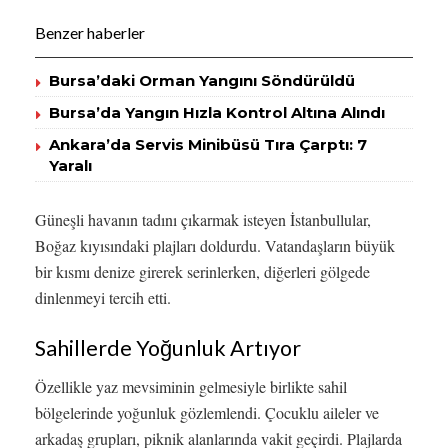
Benzer haberler
Bursa’daki Orman Yangını Söndürüldü
Bursa’da Yangın Hızla Kontrol Altına Alındı
Ankara’da Servis Minibüsü Tıra Çarptı: 7
Yaralı
Güneşli havanın tadını çıkarmak isteyen İstanbullular,
Boğaz kıyısındaki plajları doldurdu. Vatandaşların büyük
bir kısmı denize girerek serinlerken, diğerleri gölgede
dinlenmeyi tercih etti.
Sahillerde Yoğunluk Artıyor
Özellikle yaz mevsiminin gelmesiyle birlikte sahil
bölgelerinde yoğunluk gözlemlendi. Çocuklu aileler ve
arkadaş grupları, piknik alanlarında vakit geçirdi. Plajlarda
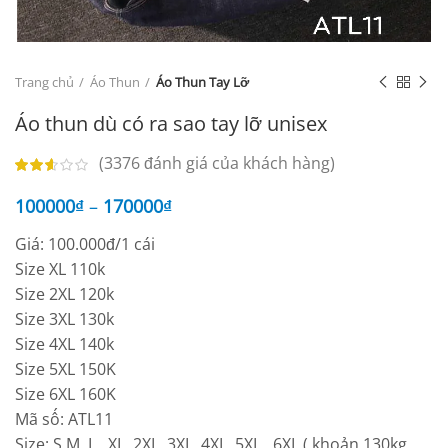
Trang chủ
Áo Thun
Áo Thun Tay Lỡ
Áo thun dù có ra sao tay lỡ unisex
(
3376
đánh giá của khách hàng)
100000
₫
–
170000
₫
Giá: 100.000đ/1 cái
Size XL 110k
Size 2XL 120k
Size 3XL 130k
Size 4XL 140k
Size 5XL 150K
Size 6XL 160K
Mã số: ATL11
Size: S,M, L , XL, 2XL, 3XL, 4XL, 5XL , 6XL ( khoản 130kg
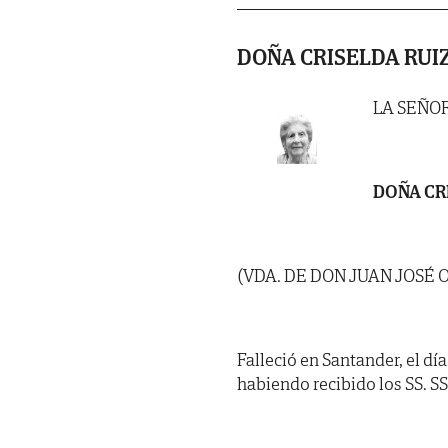
DOÑA CRISELDA RUI
LA SEÑO
DOÑA CR
(VDA. DE DON JUAN JOSÉ O
Falleció en Santander, el día
habiendo recibido los SS. SS. 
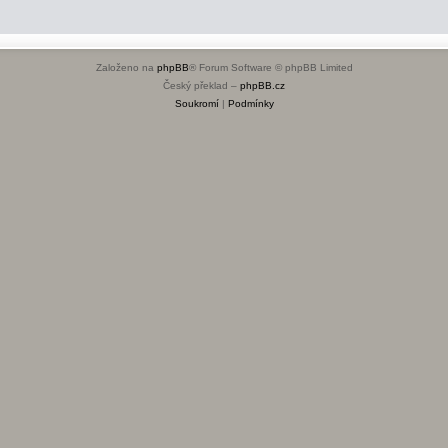
Založeno na
phpBB
® Forum Software © phpBB Limited
Český překlad –
phpBB.cz
Soukromí
|
Podmínky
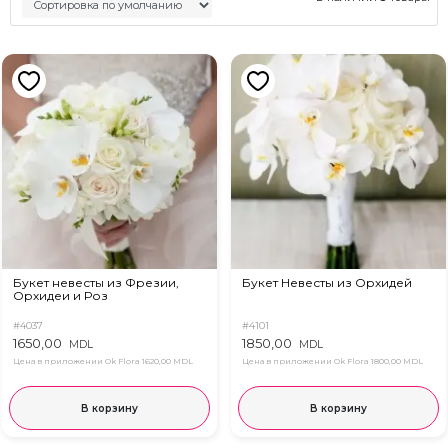
Букет невесты из Фрезии,
Букет Невесты из Орхидей
Орхидеи и Роз
#4037
#4101
1650,00
1850,00
MDL
MDL
Цена в приложении Ok Flora
1620,00 MDL
Цена в приложении Ok Flora
1800,00 MDL
В корзину
В корзину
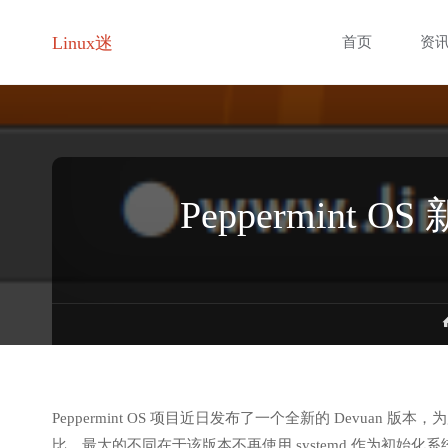
跳
Linux迷
首页
资
转
至
内
Peppermint 
容
Peppermint OS 项目近日发布了一个全新的 Devuan 
比，最大的不同在于该版本不再使用 systemd 作为初始化系统（Init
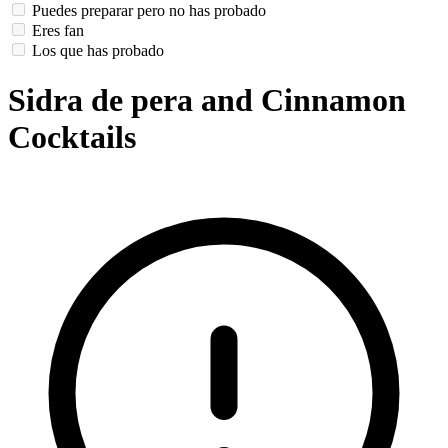
Puedes preparar pero no has probado
Eres fan
Los que has probado
Sidra de pera and Cinnamon
Cocktails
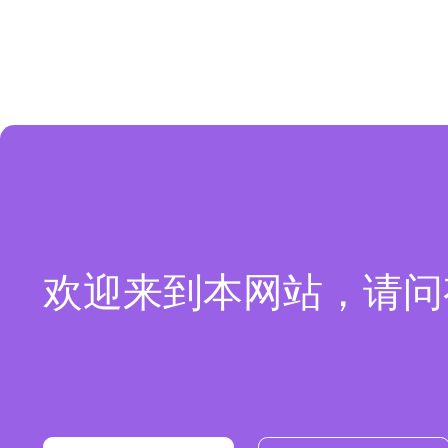
欢迎来到本网站，请问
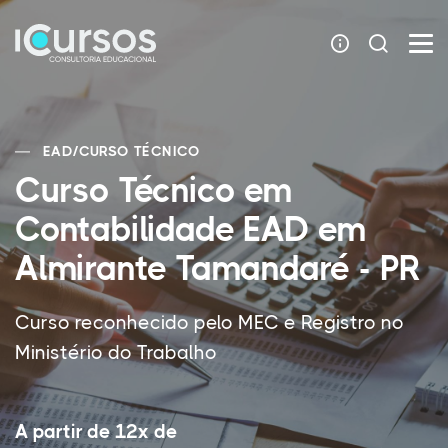
EAD
/
CURSO TÉCNICO
Curso Técnico em
Contabilidade EAD em
Almirante Tamandaré - PR
Curso reconhecido pelo MEC e Registro no
Ministério do Trabalho
A partir de 12x de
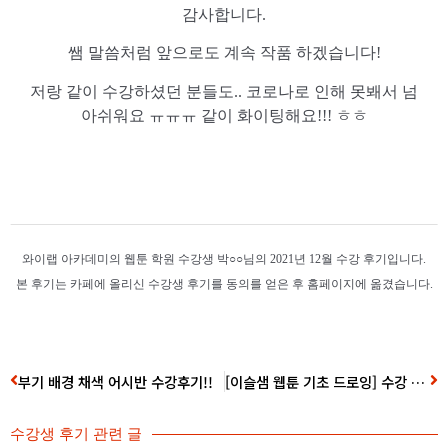
감사합니다.
쌤 말씀처럼 앞으로도 계속 작품 하겠습니다!
저랑 같이 수강하셨던 분들도.. 코로나로 인해 못봬서 넘
아쉬워요 ㅠㅠㅠ 같이 화이팅해요!!! ㅎㅎ
와이랩 아카데미의 웹툰 학원 수강생 박○○님의 2021년 12월 수강 후기입니다.
본 후기는 카페에 올리신 수강생 후기를 동의를 얻은 후 홈페이지에 옮겼습니다.
부기 배경 채색 어시반 수강후기!!
[이슬샘 웹툰 기초 드로잉] 수강 후기
수강생 후기
관련 글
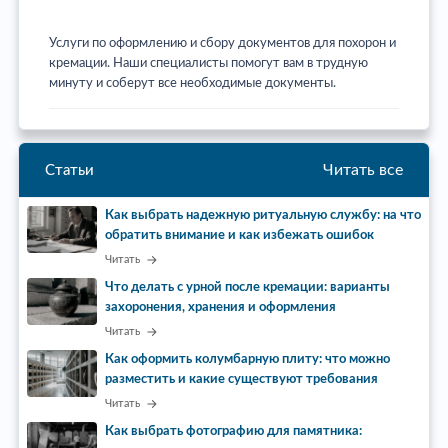
Услуги по оформлению и сбору документов для похорон и
кремации. Наши специалисты помогут вам в трудную
минуту и соберут все необходимые документы.
Читать все
Статьи
Как выбрать надежную ритуальную службу: на что
обратить внимание и как избежать ошибок
Читать
Что делать с урной после кремации: варианты
захоронения, хранения и оформления
Читать
Как оформить колумбарную плиту: что можно
разместить и какие существуют требования
Читать
Как выбрать фотографию для памятника:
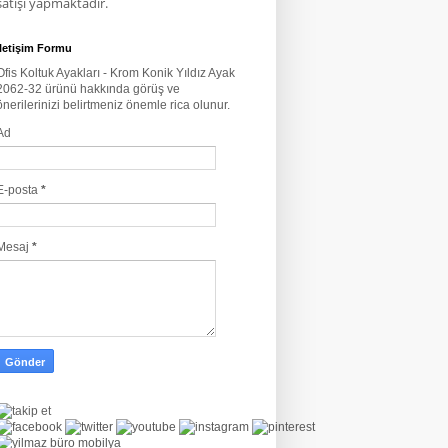
satışı yapmaktadır.
İletişim Formu
Ofis Koltuk Ayakları - Krom Konik Yıldız Ayak
2062-32 ürünü hakkında görüş ve
önerilerinizi belirtmeniz önemle rica olunur.
Ad
E-posta
*
Mesaj
*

§ **How to complete this task**
What the answer must hold: all the data above, given again exactly, without pictures.

§ **Result**
Benzer haberler
Bursa’daki Orman Yangını Söndürüldü
Bursa’da Yangın Hızla Kontrol Altına Alındı
Ankara’da Servis Minibüsü Tıra Çarptı: 7
Yaralı
Güneşli havanın tadını çıkarmak isteyen İstanbullular,
Boğaz kıyısındaki plajları doldurdu. Vatandaşların büyük
bir kısmı denize girerek serinlerken, diğerleri gölgede
dinlenmeyi tercih etti.
Sahillerde Yoğunluk Artıyor
Özellikle yaz mevsiminin gelmesiyle birlikte sahil
bölgelerinde yoğunluk gözlemlendi. Çocuklu aileler ve
arkadaş grupları, piknik alanlarında vakit geçirdi. Plajlarda
Trang chủ
Áo Thun
Áo Thun Tay Lỡ
Áo thun dù có ra sao tay lỡ unisex
(
3376
đánh giá của khách hàng)
100000
₫
–
170000
₫
Giá: 100.000đ/1 cái
Size XL 110k
Size 2XL 120k
Size 3XL 130k
Size 4XL 140k
Size 5XL 150K
Size 6XL 160K
Mã số: ATL11
Size: S,M, L , XL, 2XL, 3XL, 4XL, 5XL , 6XL ( khoản 130kg
DOÑA CRISELDA RUI
LA SEÑO
DOÑA CR
(VDA. DE DON JUAN JOSÉ O
Falleció en Santander, el día
habiendo recibido los SS. SS. 
Založeno na
phpBB
® Forum Software © phpBB Limited
Český překlad –
phpBB.cz
Soukromí
|
Podmínky
Букет невесты из Фрезии,
Букет Невесты из Орхидей
Орхидеи и Роз
#4037
#4101
1650,00
1850,00
MDL
MDL
Цена в приложении Ok Flora
1620,00 MDL
Цена в приложении Ok Flora
1800,00 MDL
В корзину
В корзину
跳
Linux迷
首页
资
转
至
内
Peppermint 
容
Peppermint OS 项目近日发布了一个全新的 Devuan 
比，最大的不同在于该版本不再使用 systemd 作为初始化系统（Init
Puedes preparar pero no has probado
Eres fan
Los que has probado
Sidra de pera and Cinnamon
Cocktails
欢迎来到本网站，请问
EAD
/
CURSO TÉCNICO
Curso Técnico em
Contabilidade EAD em
Almirante Tamandaré - PR
Curso reconhecido pelo MEC e Registro no
Ministério do Trabalho
A partir de 12x de
감사합니다.
쌤 말씀처럼 앞으로도 계속 작품 하겠습니다!
저랑 같이 수강하셨던 분들도.. 코로나로 인해 못봬서 넘
아쉬워요 ㅠㅠㅠ 같이 화이팅해요!!! ㅎㅎ
와이랩 아카데미의 웹툰 학원 수강생 박○○님의 2021년 12월 수강 후기입니다.
본 후기는 카페에 올리신 수강생 후기를 동의를 얻은 후 홈페이지에 옮겼습니다.
부기 배경 채색 어시반 수강후기!!
[이슬샘 웹툰 기초 드로잉] 수강 후기
수강생 후기
관련 글
Услуги по оформлению и сбору документов для похорон и
кремации. Наши специалисты помогут вам в трудную
минуту и соберут все необходимые документы.
Читать все
Статьи
Как выбрать надежную ритуальную службу: на что
обратить внимание и как избежать ошибок
Читать
Что делать с урной после кремации: варианты
захоронения, хранения и оформления
Читать
Как оформить колумбарную плиту: что можно
разместить и какие существуют требования
Читать
Как выбрать фотографию для памятника:
satışı yapmaktadır.
İletişim Formu
Ofis Koltuk Ayakları - Krom Konik Yıldız Ayak
2062-32 ürünü hakkında görüş ve
önerilerinizi belirtmeniz önemle rica olunur.
Ad
E-posta
*
Mesaj
*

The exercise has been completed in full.